» **About this task**: Extract every record, exactly as written, and ignore the pictures.

[Page-level text extractions]
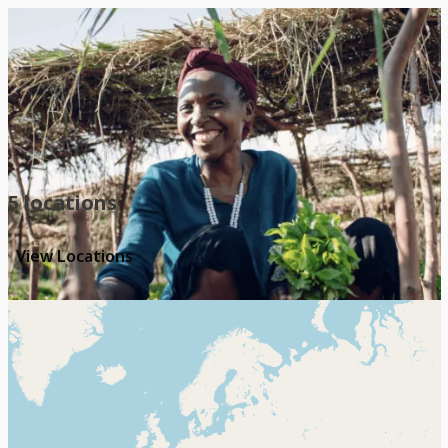
Our Locations
5 locations
View Locations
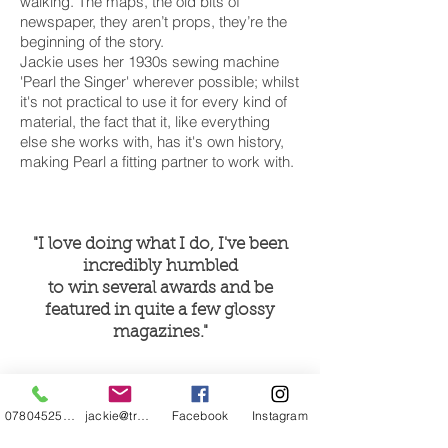
walking. The maps, the old bits of
newspaper, they aren’t props, they’re the
beginning of the story.
Jackie uses her 1930s sewing machine
'Pearl the Singer' wherever possible; whilst
it's not practical to use it for every kind of
material, the fact that it, like everything
else she works with, has it's own history,
making Pearl a fitting partner to work with.
"I love doing what I do, I've been
incredibly humbled
to win several awards and be
featured in quite a few glossy
magazines."
07804525720
jackie@treehuggery.co.uk
Facebook
Instagram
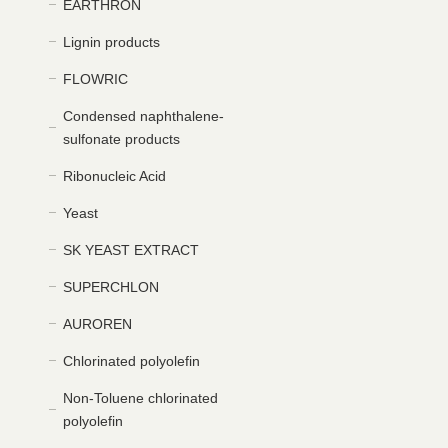
EARTHRON
Lignin products
FLOWRIC
Condensed naphthalene-
sulfonate products
Ribonucleic Acid
Yeast
SK YEAST EXTRACT
SUPERCHLON
AUROREN
Chlorinated polyolefin
Non-Toluene chlorinated
polyolefin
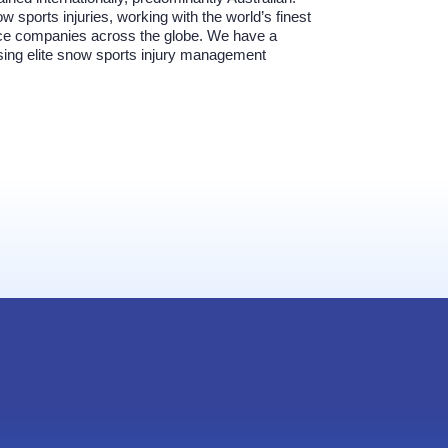
w sports injuries, working with the world’s finest
ance companies across the globe. We have a
using elite snow sports injury management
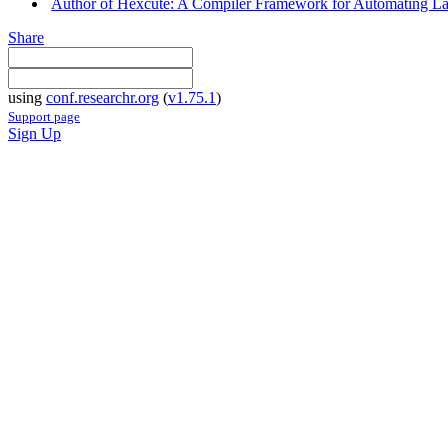
Author of Hexcute: A Compiler Framework for Automating La
Share
using
conf.researchr.org
(
v1.75.1
)
Support page
Sign Up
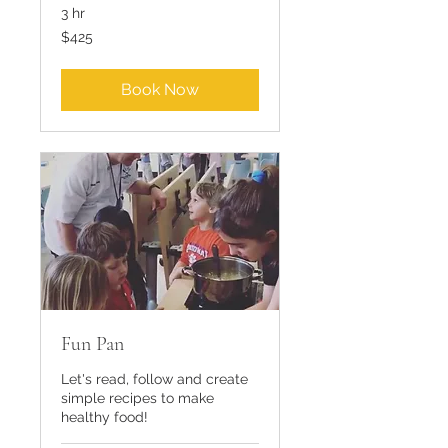
3 hr
425
$425
US
dollars
Book Now
Fun Pan
Let's read, follow and create
simple recipes to make
healthy food!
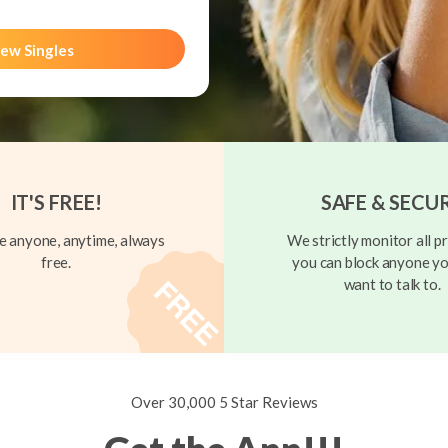
ew Singles
IT'S FREE!
SAFE & SECU
 anyone, anytime, always
We strictly monitor all pr
free.
you can block anyone yo
want to talk to.
Over 30,000 5 Star Reviews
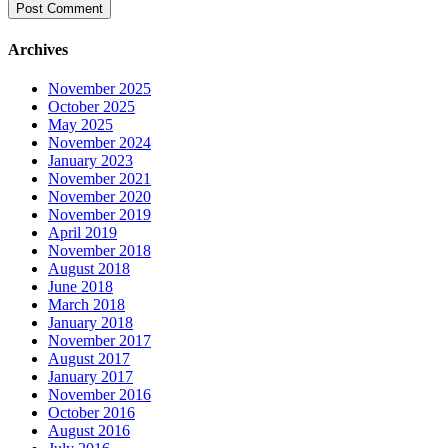
Archives
November 2025
October 2025
May 2025
November 2024
January 2023
November 2021
November 2020
November 2019
April 2019
November 2018
August 2018
June 2018
March 2018
January 2018
November 2017
August 2017
January 2017
November 2016
October 2016
August 2016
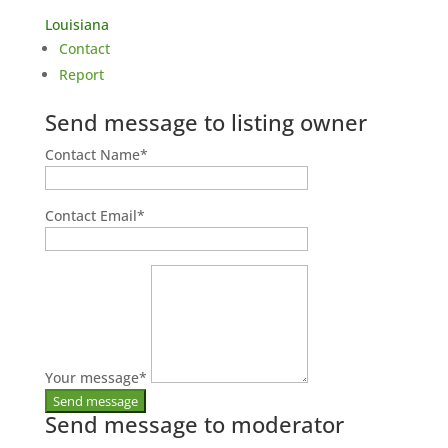
Louisiana
Contact
Report
Send message to listing owner
Contact Name
*
Contact Email
*
Your message
*
Send message to moderator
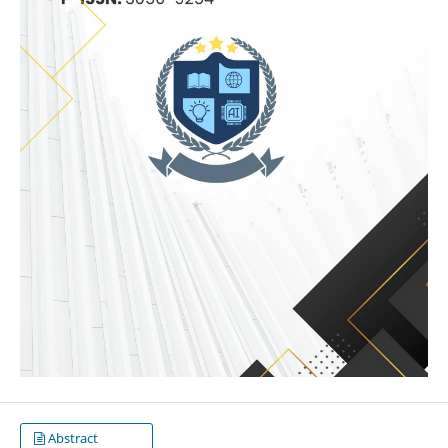
Abstract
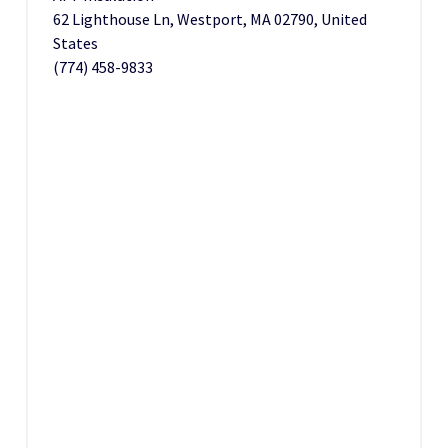
62 Lighthouse Ln, Westport, MA 02790, United
States
(774) 458-9833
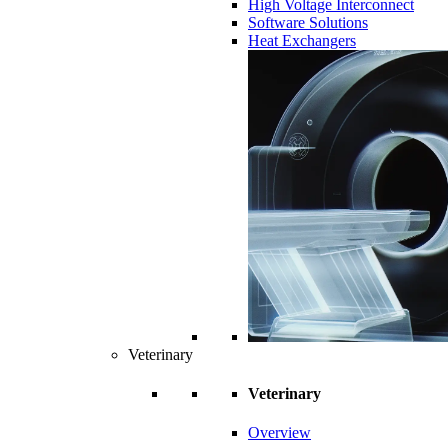
High Voltage Interconnect
Software Solutions
Heat Exchangers
Veterinary
Veterinary
Overview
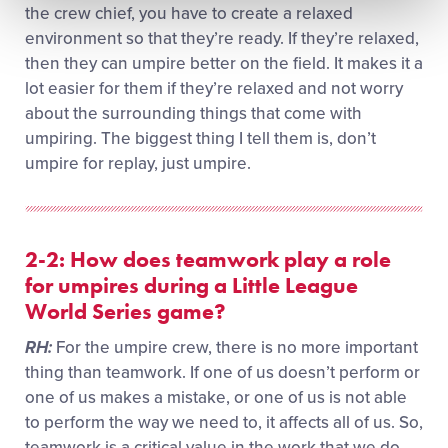
the crew chief, you have to create a relaxed
environment so that they’re ready. If they’re relaxed,
then they can umpire better on the field. It makes it a
lot easier for them if they’re relaxed and not worry
about the surrounding things that come with
umpiring. The biggest thing I tell them is, don’t
umpire for replay, just umpire.
2-2: How does teamwork play a role
for umpires during a Little League
World Series game?
RH:
For the umpire crew, there is no more important
thing than teamwork. If one of us doesn’t perform or
one of us makes a mistake, or one of us is not able
to perform the way we need to, it affects all of us. So,
teamwork is a critical value in the work that we do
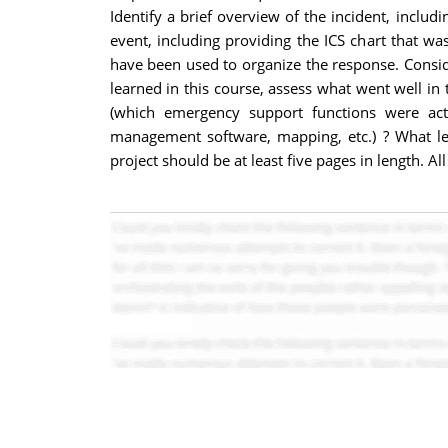
Identify a brief overview of the incident, inclu
event, including providing the ICS chart that wa
have been used to organize the response. Consi
learned in this course, assess what went well in
(which emergency support functions were acti
management software, mapping, etc.) ? What le
project should be at least five pages in length.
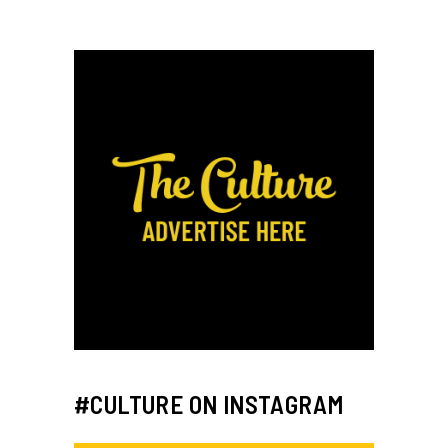
#CULTURE ON INSTAGRAM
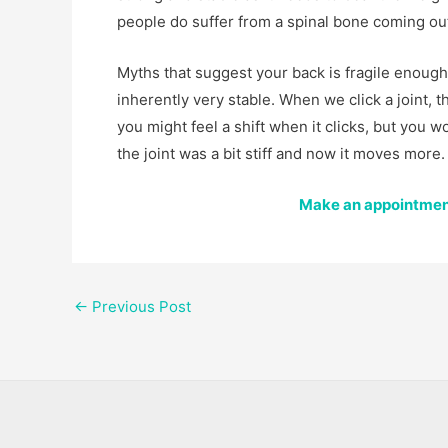
people do suffer from a spinal bone coming out 
Myths that suggest your back is fragile enough f
inherently very stable. When we click a joint, 
you might feel a shift when it clicks, but you w
the joint was a bit stiff and now it moves more.
Make an appointment
←
Previous Post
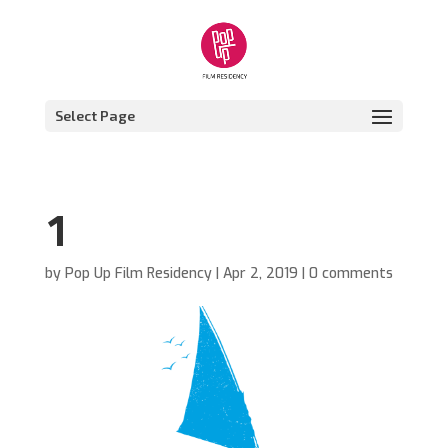
Select Page
1
by
Pop Up Film Residency
|
Apr 2, 2019
|
0 comments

» **Problem solution**:
Our Locations
5 locations
View Locations
walking. The maps, the old bits of
newspaper, they aren’t props, they’re the
beginning of the story.
Jackie uses her 1930s sewing machine
'Pearl the Singer' wherever possible; whilst
it's not practical to use it for every kind of
material, the fact that it, like everything
else she works with, has it's own history,
making Pearl a fitting partner to work with.
"I love doing what I do, I've been
incredibly humbled
to win several awards and be
featured in quite a few glossy
magazines."
07804525720
jackie@treehuggery.co.uk
Facebook
Instagram
EARTHRON
Lignin products
FLOWRIC
Condensed naphthalene-
sulfonate products
Ribonucleic Acid
Yeast
SK YEAST EXTRACT
SUPERCHLON
AUROREN
Chlorinated polyolefin
Non-Toluene chlorinated
polyolefin
w sports injuries, working with the world’s finest
ance companies across the globe. We have a
using elite snow sports injury management
Author of Hexcute: A Compiler Framework for Automating La
Share
using
conf.researchr.org
(
v1.75.1
)
Support page
Sign Up
3 hr
425
$425
US
dollars
Book Now
Fun Pan
Let's read, follow and create
simple recipes to make
healthy food!
ew Singles
IT'S FREE!
SAFE & SECU
 anyone, anytime, always
We strictly monitor all pr
free.
you can block anyone yo
want to talk to.
Over 30,000 5 Star Reviews
Archives
November 2025
October 2025
May 2025
November 2024
January 2023
November 2021
November 2020
November 2019
April 2019
November 2018
August 2018
June 2018
March 2018
January 2018
November 2017
August 2017
January 2017
November 2016
October 2016
August 2016
Louisiana
Contact
Report
Send message to listing owner
Contact Name
*
Contact Email
*
Your message
*
Send message to moderator
Abstract
62 Lighthouse Ln, Westport, MA 02790, United
States
(774) 458-9833
High Voltage Interconnect
Software Solutions
Heat Exchangers
Veterinary
Veterinary
Overview
the crew chief, you have to create a relaxed
environment so that they’re ready. If they’re relaxed,
then they can umpire better on the field. It makes it a
lot easier for them if they’re relaxed and not worry
about the surrounding things that come with
umpiring. The biggest thing I tell them is, don’t
umpire for replay, just umpire.
2-2: How does teamwork play a role
for umpires during a Little League
World Series game?
RH:
For the umpire crew, there is no more important
thing than teamwork. If one of us doesn’t perform or
one of us makes a mistake, or one of us is not able
to perform the way we need to, it affects all of us. So,
teamwork is a critical value in the work that we do
Identify a brief overview of the incident, inclu
event, including providing the ICS chart that wa
have been used to organize the response. Consi
learned in this course, assess what went well in
(which emergency support functions were acti
management software, mapping, etc.) ? What le
project should be at least five pages in length.
#CULTURE ON INSTAGRAM
people do suffer from a spinal bone coming out 
Myths that suggest your back is fragile enough f
inherently very stable. When we click a joint, 
you might feel a shift when it clicks, but you w
the joint was a bit stiff and now it moves more.
Make an appointment
←
Previous Post
Select Page
1
by
Pop Up Film Residency
|
Apr 2, 2019
|
0 comments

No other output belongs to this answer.